Elasticsearch version: 1.7.3 (build hash 05d4530)

JVM version: java-1.8.0-openjdk-1.8.0.77-0.b03.9.amzn1.x86_64 (OpenJDK 8 update 77)

OS version: Linux 4.1.17-22.30.amzn1.x86_64 x86_64 GNU/Linux (Amazon Linux, quite similar to CentOS)

Description of the problem including expected versus actual behavior: In previous versions of Elasticsearch, we would "resize" an Elasticsearch cluster in AWS EC2 by disabling shard allocation, provisioning new EC2 nodes that joined the existing cluster, and using the reroute API to move shards from the old nodes to the new ones. We would allow Elasticsearch to do this at maximum speed by scheduling all shard relocations at once (we run an algorithm to decide which nodes get which shard movements, and then send one, big reroute API call to Elasticsearch). In previous versions (1.4 and earlier) of ES, this worked like a charm, even with ~30,000 shard movements (yes I know -- you can imagine how big the EC2 clusters are). However, when we upgraded to Elasticsearch 1.7.3, we noticed that when we did this, we would schedule, say, 9k shard movements, and Elasticsearch would start relocating shards, but after about an hour, the ES cluster health API would suddenly start reporting that there were only ~800 relocations.
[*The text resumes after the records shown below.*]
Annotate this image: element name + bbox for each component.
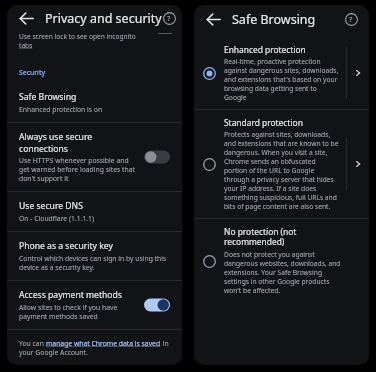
button[interactable]: Use screen lock to see open incognito (7, 31, 182, 56)
staticText: On - Cloudflare (1.1.1.1) (19, 214, 95, 223)
staticText: Enhanced protection (224, 44, 306, 55)
button[interactable]: Select option (198, 250, 220, 272)
button[interactable]: Use secure DNS (7, 192, 182, 231)
staticText: ? (349, 14, 353, 24)
button[interactable]: Help (339, 7, 363, 31)
staticText: Safe Browsing (232, 11, 316, 28)
staticText: in (161, 339, 169, 348)
staticText: Safe Browsing (19, 91, 77, 103)
button[interactable]: Phone as a security key (7, 232, 182, 280)
button[interactable]: More details (349, 155, 367, 173)
staticText: tabs (19, 41, 33, 50)
staticText: your Google Account. (19, 348, 88, 357)
button[interactable]: Select option (194, 37, 369, 109)
button[interactable]: Select option (194, 110, 369, 218)
button[interactable]: Help (162, 6, 176, 30)
staticText: Control which devices can sign in by usi… (19, 254, 172, 272)
staticText: Enhanced protection is on (19, 105, 103, 114)
staticText: Real-time, proactive protection against … (224, 57, 340, 102)
staticText: Protects against sites, downloads, and e… (224, 130, 340, 211)
button[interactable]: Safe Browsing (7, 91, 182, 122)
staticText: No protection (not recommended) (224, 226, 341, 248)
staticText: Use HTTPS whenever possible and get warn… (19, 156, 136, 183)
staticText: Always use secure connections (19, 131, 136, 154)
button[interactable]: Back (200, 6, 226, 32)
button[interactable]: Toggle off (140, 146, 174, 168)
staticText: Access payment methods (19, 289, 122, 301)
staticText: Privacy and security (45, 10, 162, 27)
button[interactable]: Back (13, 5, 39, 31)
staticText: Standard protection (224, 117, 303, 128)
button[interactable]: Select option (198, 153, 220, 175)
button[interactable]: Toggle on (140, 294, 174, 316)
staticText: Use screen lock to see open incognito (19, 32, 136, 41)
button[interactable]: More details (349, 64, 367, 82)
staticText: ? (167, 13, 171, 23)
staticText: Does not protect you against dangerous w… (224, 250, 341, 295)
button[interactable]: Access payment methods (7, 281, 182, 329)
button[interactable]: Select option (194, 219, 369, 302)
staticText: Allow sites to check if you have payment… (19, 303, 136, 321)
button[interactable]: Always use secure connections (7, 123, 182, 191)
button[interactable]: Select option (198, 62, 220, 84)
staticText: You can (19, 339, 46, 348)
staticText: Use secure DNS (19, 200, 83, 212)
staticText: Phone as a security key (19, 240, 113, 252)
staticText: Security (19, 68, 46, 77)
button[interactable]: manage what Chrome data is saved (46, 339, 161, 348)
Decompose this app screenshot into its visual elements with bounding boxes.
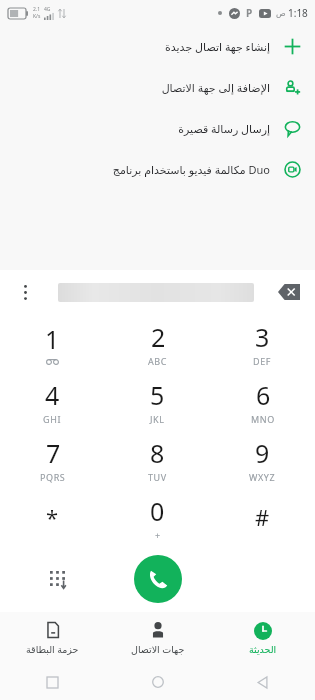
button[interactable]: 4	[0, 372, 105, 430]
staticText: 6	[256, 378, 271, 412]
button[interactable]: جهات الاتصال	[105, 612, 210, 664]
staticText: 0	[150, 494, 165, 528]
staticText: ABC	[148, 355, 168, 367]
staticText: الإضافة إلى جهة الاتصال	[161, 80, 270, 95]
staticText: 2.1	[33, 6, 41, 13]
button[interactable]: الإضافة إلى جهة الاتصال	[0, 67, 315, 108]
button[interactable]: Home	[105, 664, 210, 700]
button[interactable]: #	[210, 488, 315, 546]
button[interactable]: 9	[210, 430, 315, 488]
staticText: 7	[46, 436, 61, 470]
staticText: +	[155, 529, 161, 541]
staticText: GHI	[43, 413, 62, 425]
staticText: إرسال رسالة قصيرة	[178, 121, 270, 136]
staticText: MNO	[251, 413, 275, 425]
button[interactable]: Back	[210, 664, 315, 700]
button[interactable]: مكالمة فيديو باستخدام برنامج Duo	[0, 149, 315, 190]
staticText: 1	[45, 322, 60, 356]
button[interactable]: 7	[0, 430, 105, 488]
staticText: جهات الاتصال	[131, 643, 185, 656]
button[interactable]: حزمة البطاقة	[0, 612, 105, 664]
staticText: مكالمة فيديو باستخدام برنامج Duo	[112, 162, 270, 177]
button[interactable]: 5	[105, 372, 210, 430]
staticText: K/s	[33, 13, 41, 20]
button[interactable]: More options	[12, 279, 38, 305]
staticText: 9	[255, 436, 270, 470]
button[interactable]: 1	[0, 314, 105, 372]
staticText: PQRS	[40, 471, 66, 483]
staticText: ص	[276, 9, 286, 18]
button[interactable]: Backspace	[275, 278, 303, 306]
button[interactable]: 3	[210, 314, 315, 372]
button[interactable]: إنشاء جهة اتصال جديدة	[0, 26, 315, 67]
staticText: حزمة البطاقة	[26, 643, 79, 656]
button[interactable]: 2	[105, 314, 210, 372]
button[interactable]: Hide dialpad	[43, 564, 73, 594]
button[interactable]: *	[0, 488, 105, 546]
staticText: 4G	[44, 6, 51, 13]
button[interactable]: Call	[134, 555, 182, 603]
staticText: 4	[45, 378, 60, 412]
staticText: TUV	[148, 471, 167, 483]
button[interactable]: الحديثة	[210, 612, 315, 664]
button[interactable]: 0	[105, 488, 210, 546]
staticText: الحديثة	[249, 644, 277, 655]
staticText: #	[255, 502, 270, 532]
staticText: إنشاء جهة اتصال جديدة	[165, 39, 270, 54]
staticText: 8	[150, 436, 165, 470]
staticText: JKL	[150, 413, 165, 425]
button[interactable]: إرسال رسالة قصيرة	[0, 108, 315, 149]
staticText: 5	[150, 378, 165, 412]
staticText: DEF	[253, 355, 272, 367]
button[interactable]: 8	[105, 430, 210, 488]
staticText: 2	[151, 320, 166, 354]
staticText: WXYZ	[249, 471, 276, 483]
button[interactable]: Recents	[0, 664, 105, 700]
button[interactable]: 6	[210, 372, 315, 430]
staticText: 3	[255, 320, 270, 354]
staticText: *	[46, 502, 59, 532]
staticText: 1:18	[288, 6, 308, 20]
staticText: P	[246, 6, 253, 20]
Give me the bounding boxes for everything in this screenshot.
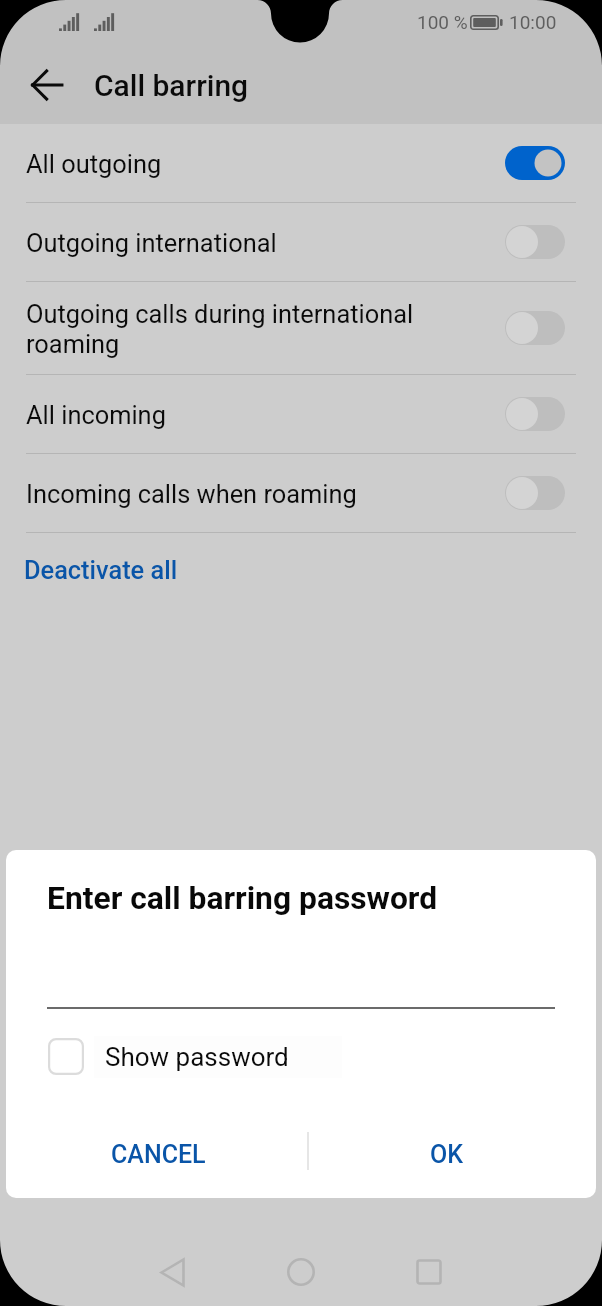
button[interactable]: All outgoing	[0, 124, 602, 203]
staticText: Call barring	[94, 68, 249, 103]
button[interactable]: Home	[259, 1238, 343, 1306]
staticText: 10:00	[509, 11, 557, 33]
button[interactable]: OK	[301, 1121, 596, 1187]
staticText: All outgoing	[26, 149, 455, 179]
button[interactable]: Incoming calls when roaming	[0, 454, 602, 533]
button[interactable]: All incoming	[0, 375, 602, 454]
button[interactable]: Back	[14, 53, 78, 117]
button[interactable]: Outgoing calls during international roam…	[0, 282, 602, 375]
staticText: Outgoing international	[26, 228, 455, 258]
button[interactable]: Show password	[48, 1038, 289, 1075]
staticText: All incoming	[26, 400, 455, 430]
staticText: 100 %	[417, 11, 468, 33]
staticText: Enter call barring password	[47, 879, 438, 916]
staticText: Incoming calls when roaming	[26, 479, 455, 509]
staticText: Outgoing calls during international roam…	[26, 299, 455, 359]
button[interactable]: CANCEL	[6, 1121, 301, 1187]
button[interactable]: Back	[130, 1238, 214, 1306]
button[interactable]: Recents	[387, 1238, 471, 1306]
button[interactable]: Outgoing international	[0, 203, 602, 282]
staticText: Show password	[105, 1042, 289, 1072]
staticText: OK	[430, 1140, 464, 1169]
staticText: CANCEL	[111, 1140, 206, 1169]
staticText: Deactivate all	[24, 555, 178, 585]
button[interactable]: Deactivate all	[0, 533, 602, 611]
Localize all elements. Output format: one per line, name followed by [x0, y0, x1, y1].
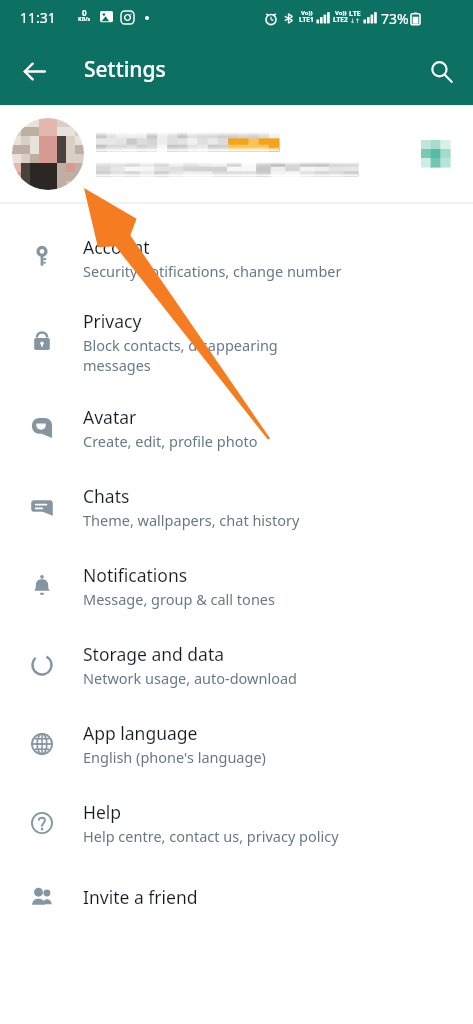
- staticText: KB/s: [78, 15, 91, 22]
- button[interactable]: Account: [0, 221, 473, 295]
- staticText: Settings: [84, 55, 166, 84]
- staticText: Chats: [83, 484, 130, 508]
- staticText: 73%: [381, 9, 409, 28]
- button[interactable]: Back: [12, 49, 56, 93]
- staticText: Privacy: [83, 309, 142, 333]
- staticText: Message, group & call tones: [83, 589, 275, 609]
- button[interactable]: Help: [0, 783, 473, 862]
- staticText: ↓↑: [350, 17, 361, 24]
- button[interactable]: Privacy: [0, 295, 473, 388]
- staticText: LTE: [349, 9, 361, 19]
- staticText: Account: [83, 235, 150, 259]
- staticText: Theme, wallpapers, chat history: [83, 510, 300, 530]
- button[interactable]: Chats: [0, 467, 473, 546]
- staticText: Storage and data: [83, 642, 225, 666]
- staticText: Security notifications, change number: [83, 261, 342, 281]
- button[interactable]: Storage and data: [0, 625, 473, 704]
- button[interactable]: Profile: [0, 105, 473, 202]
- staticText: 11:31: [20, 8, 56, 27]
- staticText: Block contacts, disappearing messages: [83, 335, 278, 375]
- staticText: 0: [82, 7, 87, 18]
- button[interactable]: App language: [0, 704, 473, 783]
- staticText: LTE2: [333, 15, 348, 24]
- staticText: Invite a friend: [83, 885, 198, 909]
- staticText: App language: [83, 721, 198, 745]
- staticText: Create, edit, profile photo: [83, 431, 258, 451]
- button[interactable]: Notifications: [0, 546, 473, 625]
- button[interactable]: Search: [418, 48, 464, 94]
- staticText: Help centre, contact us, privacy policy: [83, 826, 339, 846]
- staticText: Vo)): [301, 9, 313, 17]
- button[interactable]: Invite a friend: [0, 862, 473, 932]
- staticText: Avatar: [83, 405, 137, 429]
- staticText: LTE1: [299, 15, 314, 24]
- staticText: Vo)): [335, 9, 347, 17]
- button[interactable]: Avatar: [0, 388, 473, 467]
- staticText: Network usage, auto-download: [83, 668, 297, 688]
- staticText: Help: [83, 800, 122, 824]
- staticText: English (phone's language): [83, 747, 266, 767]
- staticText: Notifications: [83, 563, 188, 587]
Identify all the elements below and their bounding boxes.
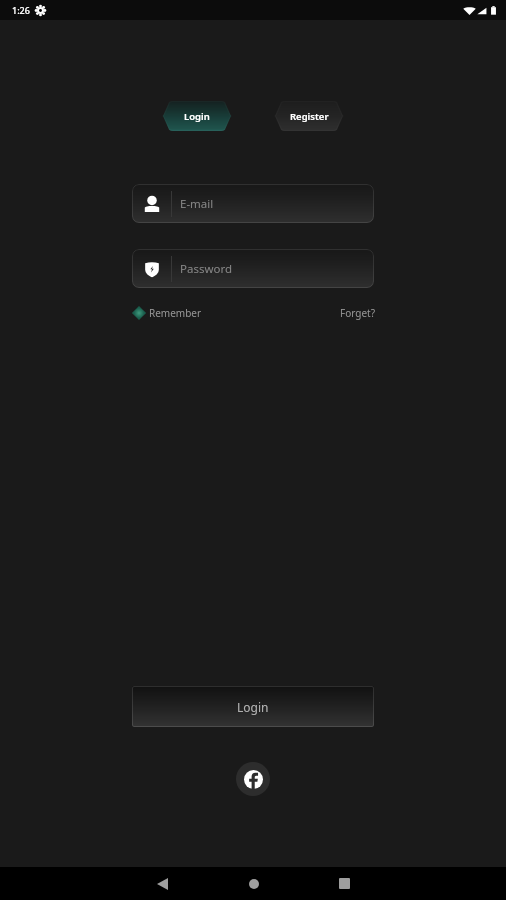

Since we knew it was impossible for ES to have moved the other ~8,000 shards in such an incredibly short window, we knew something was up. Upon investigation (or, enabling debug logging for "index.shard" activity), we saw that the shard relocations were canceled. Destination nodes had a log message like this:

[2016-06-03 21:31:01,898][DEBUG][index.shard ] [elasticsearch-36-48] [&shared-banana-bilberry][4] state: [RECOVERING]->[CLOSED], reason [failed recovery]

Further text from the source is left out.